Information:
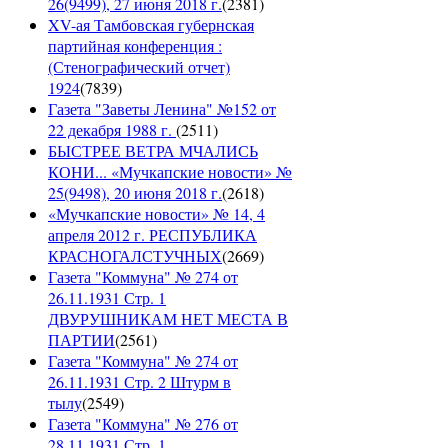
26(9499), 27 июня 2018 г.
(
2381
)
XV-ая Тамбовская губернская
партийная конференция :
(Стенографический отчет)
1924
(
7839
)
Газета "Заветы Ленина" №152 от
22 декабря 1988 г.
(
2511
)
БЫСТРЕЕ ВЕТРА МЧАЛИСЬ
КОНИ... «Мучкапские новости» №
25(9498), 20 июня 2018 г.
(
2618
)
«Мучкапские новости» № 14, 4
апреля 2012 г. РЕСПУБЛИКА
КРАСНОГАЛСТУЧНЫХ
(
2669
)
Газета "Коммуна" № 274 от
26.11.1931 Стр. 1
ДВУРУШНИКАМ НЕТ МЕСТА В
ПАРТИИ
(
2561
)
Газета "Коммуна" № 274 от
26.11.1931 Стр. 2 Штурм в
тылу
(
2549
)
Газета "Коммуна" № 276 от
28.11.1931 Стр. 1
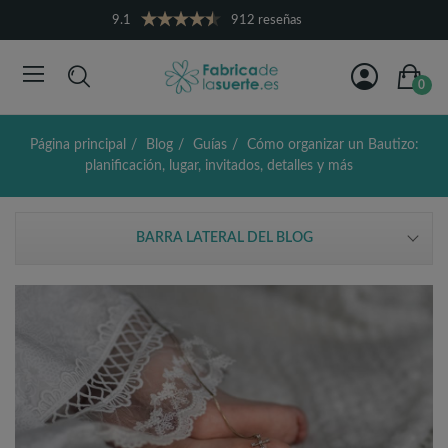
9.1
912 reseñas
0
Página principal
Blog
Guías
Cómo organizar un Bautizo:
planificación, lugar, invitados, detalles y más
BARRA LATERAL DEL BLOG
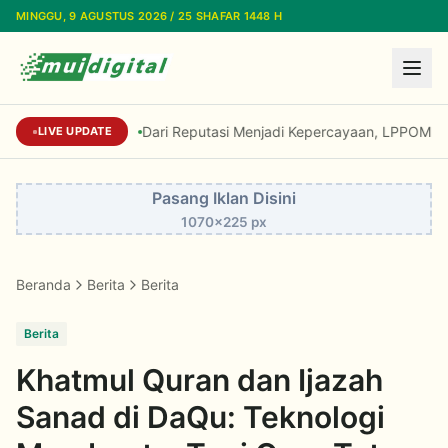
Lewati ke konten utama
MINGGU, 9 AGUSTUS 2026 / 25 SHAFAR 1448 H
Dari Reputasi Menjadi Kepercayaan, LPPOM Raih I
LIVE UPDATE
Pasang Iklan Disini
1070x225 px
Beranda
Berita
Berita
Berita
Khatmul Quran dan Ijazah
Sanad di DaQu: Teknologi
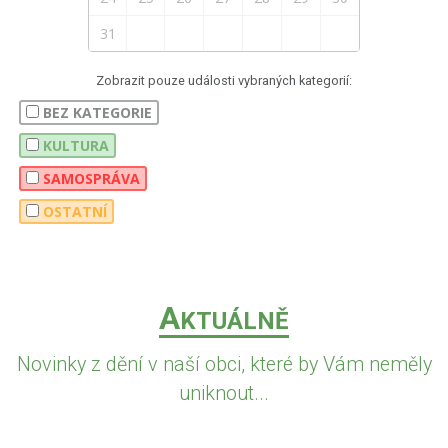
31
Zobrazit pouze události vybraných kategorií:
BEZ KATEGORIE
KULTURA
SAMOSPRÁVA
OSTATNÍ
A
KTUÁLNĚ
Novinky z dění v naší obci, které by Vám neměly
uniknout...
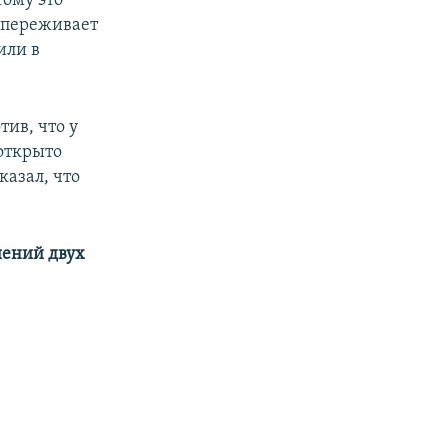
тому это
 переживает
или в
ив, что у
открыто
казал, что
шений двух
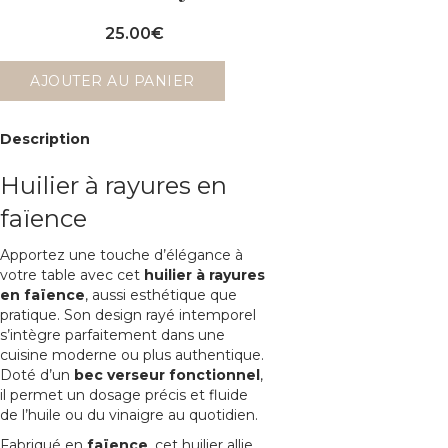
25.00
€
AJOUTER AU PANIER
Description
Huilier à rayures en
faïence
Apportez une touche d’élégance à
votre table avec cet
huilier à rayures
en faïence
, aussi esthétique que
pratique. Son design rayé intemporel
s’intègre parfaitement dans une
cuisine moderne ou plus authentique.
Doté d’un
bec verseur fonctionnel
,
il permet un dosage précis et fluide
de l’huile ou du vinaigre au quotidien.
Fabriqué en
faïence
, cet huilier allie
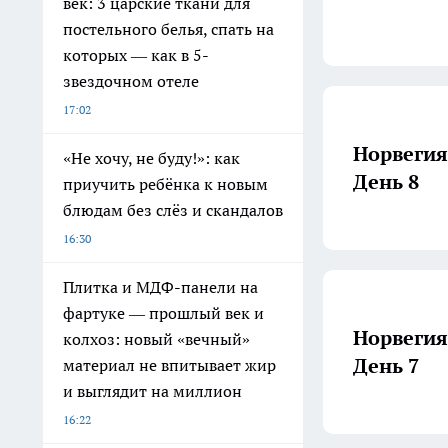
век: 3 царские ткани для
постельного белья, спать на
которых — как в 5-
звездочном отеле
17:02
Норвегия
«Не хочу, не буду!»: как
День 8
приучить ребёнка к новым
блюдам без слёз и скандалов
16:30
Плитка и МДФ-панели на
фартуке — прошлый век и
Норвегия
колхоз: новый «вечный»
День 7
материал не впитывает жир
и выглядит на миллион
16:22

Action item: Print every line above exactly as given, but not the pictures.

Finished exercise:
26(9499), 27 июня 2018 г.
(
2381
)
XV-ая Тамбовская губернская
партийная конференция :
(Стенографический отчет)
1924
(
7839
)
Газета "Заветы Ленина" №152 от
22 декабря 1988 г.
(
2511
)
БЫСТРЕЕ ВЕТРА МЧАЛИСЬ
КОНИ... «Мучкапские новости» №
25(9498), 20 июня 2018 г.
(
2618
)
«Мучкапские новости» № 14, 4
апреля 2012 г. РЕСПУБЛИКА
КРАСНОГАЛСТУЧНЫХ
(
2669
)
Газета "Коммуна" № 274 от
26.11.1931 Стр. 1
ДВУРУШНИКАМ НЕТ МЕСТА В
ПАРТИИ
(
2561
)
Газета "Коммуна" № 274 от
26.11.1931 Стр. 2 Штурм в
тылу
(
2549
)
Газета "Коммуна" № 276 от
28.11.1931 Стр. 1
9.1
912 reseñas
0
Página principal
Blog
Guías
Cómo organizar un Bautizo:
planificación, lugar, invitados, detalles y más
BARRA LATERAL DEL BLOG
Lewati ke konten utama
MINGGU, 9 AGUSTUS 2026 / 25 SHAFAR 1448 H
Dari Reputasi Menjadi Kepercayaan, LPPOM Raih I
LIVE UPDATE
Pasang Iklan Disini
1070x225 px
Beranda
Berita
Berita
Berita
Khatmul Quran dan Ijazah
Sanad di DaQu: Teknologi
31
Zobrazit pouze události vybraných kategorií:
BEZ KATEGORIE
KULTURA
SAMOSPRÁVA
OSTATNÍ
A
KTUÁLNĚ
Novinky z dění v naší obci, které by Vám neměly
uniknout...
тому это
 переживает
или в
ив, что у
открыто
казал, что
шений двух
25.00
€
AJOUTER AU PANIER
Description
Huilier à rayures en
faïence
Apportez une touche d’élégance à
votre table avec cet
huilier à rayures
en faïence
, aussi esthétique que
pratique. Son design rayé intemporel
s’intègre parfaitement dans une
cuisine moderne ou plus authentique.
Doté d’un
bec verseur fonctionnel
,
il permet un dosage précis et fluide
de l’huile ou du vinaigre au quotidien.
Fabriqué en
faïence
, cet huilier allie
век: 3 царские ткани для
постельного белья, спать на
которых — как в 5-
звездочном отеле
17:02
Норвегия
«Не хочу, не буду!»: как
День 8
приучить ребёнка к новым
блюдам без слёз и скандалов
16:30
Плитка и МДФ-панели на
фартуке — прошлый век и
Норвегия
колхоз: новый «вечный»
День 7
материал не впитывает жир
и выглядит на миллион
16:22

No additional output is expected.